_Task_: Every entry must be copied word for word.

:: Data extract ::

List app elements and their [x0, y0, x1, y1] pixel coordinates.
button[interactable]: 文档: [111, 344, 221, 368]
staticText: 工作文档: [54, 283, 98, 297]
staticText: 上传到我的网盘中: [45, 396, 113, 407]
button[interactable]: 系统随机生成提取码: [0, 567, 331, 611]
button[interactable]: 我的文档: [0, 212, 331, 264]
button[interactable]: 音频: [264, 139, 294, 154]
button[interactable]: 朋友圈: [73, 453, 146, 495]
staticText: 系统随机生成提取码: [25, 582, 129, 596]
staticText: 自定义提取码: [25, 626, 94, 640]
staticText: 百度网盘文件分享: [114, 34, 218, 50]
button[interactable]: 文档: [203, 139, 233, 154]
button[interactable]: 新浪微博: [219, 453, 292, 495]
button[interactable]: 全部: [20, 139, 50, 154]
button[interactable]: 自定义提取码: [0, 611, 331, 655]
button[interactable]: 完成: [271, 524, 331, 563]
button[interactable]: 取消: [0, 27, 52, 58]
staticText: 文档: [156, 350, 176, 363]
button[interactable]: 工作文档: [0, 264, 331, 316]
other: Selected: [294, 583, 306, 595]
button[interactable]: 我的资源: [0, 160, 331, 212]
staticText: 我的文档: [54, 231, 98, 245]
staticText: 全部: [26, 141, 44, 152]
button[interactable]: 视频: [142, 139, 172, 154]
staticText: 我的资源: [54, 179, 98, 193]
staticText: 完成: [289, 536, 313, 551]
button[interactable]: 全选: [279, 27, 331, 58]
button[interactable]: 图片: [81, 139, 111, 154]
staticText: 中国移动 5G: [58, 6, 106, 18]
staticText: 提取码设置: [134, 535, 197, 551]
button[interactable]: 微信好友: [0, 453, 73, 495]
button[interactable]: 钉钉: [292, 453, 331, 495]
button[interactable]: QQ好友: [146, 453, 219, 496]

:::

_Written response_:
List app elements and their [x0, y0, x1, y1] pixel coordinates.
button[interactable]: 文档: [111, 344, 221, 368]
staticText: 工作文档: [54, 283, 98, 297]
staticText: 上传到我的网盘中: [45, 396, 113, 407]
button[interactable]: 系统随机生成提取码: [0, 567, 331, 611]
button[interactable]: 我的文档: [0, 212, 331, 264]
button[interactable]: 音频: [264, 139, 294, 154]
button[interactable]: 朋友圈: [73, 453, 146, 495]
staticText: 系统随机生成提取码: [25, 582, 129, 596]
staticText: 自定义提取码: [25, 626, 94, 640]
staticText: 百度网盘文件分享: [114, 34, 218, 50]
button[interactable]: 文档: [203, 139, 233, 154]
button[interactable]: 新浪微博: [219, 453, 292, 495]
button[interactable]: 全部: [20, 139, 50, 154]
button[interactable]: 自定义提取码: [0, 611, 331, 655]
button[interactable]: 完成: [271, 524, 331, 563]
button[interactable]: 取消: [0, 27, 52, 58]
staticText: 文档: [156, 350, 176, 363]
button[interactable]: 工作文档: [0, 264, 331, 316]
other: Selected: [294, 583, 306, 595]
button[interactable]: 我的资源: [0, 160, 331, 212]
staticText: 我的文档: [54, 231, 98, 245]
staticText: 全部: [26, 141, 44, 152]
button[interactable]: 视频: [142, 139, 172, 154]
staticText: 我的资源: [54, 179, 98, 193]
staticText: 完成: [289, 536, 313, 551]
button[interactable]: 全选: [279, 27, 331, 58]
button[interactable]: 图片: [81, 139, 111, 154]
staticText: 中国移动 5G: [58, 6, 106, 18]
staticText: 提取码设置: [134, 535, 197, 551]
button[interactable]: 微信好友: [0, 453, 73, 495]
button[interactable]: 钉钉: [292, 453, 331, 495]
button[interactable]: QQ好友: [146, 453, 219, 496]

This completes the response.